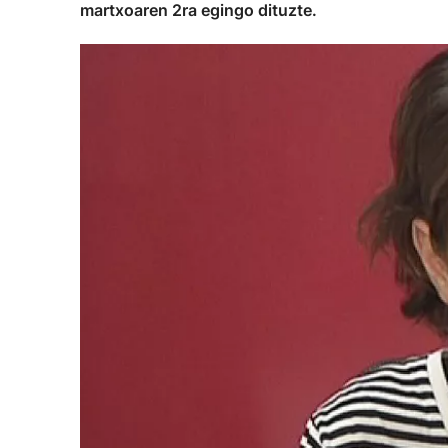
martxoaren 2ra egingo dituzte.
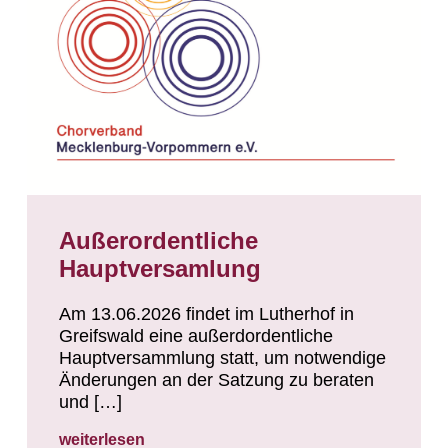
Außerordentliche
Hauptversamlung
Am 13.06.2026 findet im Lutherhof in
Greifswald eine außerdordentliche
Hauptversammlung statt, um notwendige
Änderungen an der Satzung zu beraten
und […]
weiterlesen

....................

#### YOUR OBJECTIVE
Exactly as written, return each line above and leave the pictures behind.

#### SOLUTION
martxoaren 2ra egingo dituzte.
Außerordentliche
Hauptversamlung
Am 13.06.2026 findet im Lutherhof in
Greifswald eine außerdordentliche
Hauptversammlung statt, um notwendige
Änderungen an der Satzung zu beraten
und […]
weiterlesen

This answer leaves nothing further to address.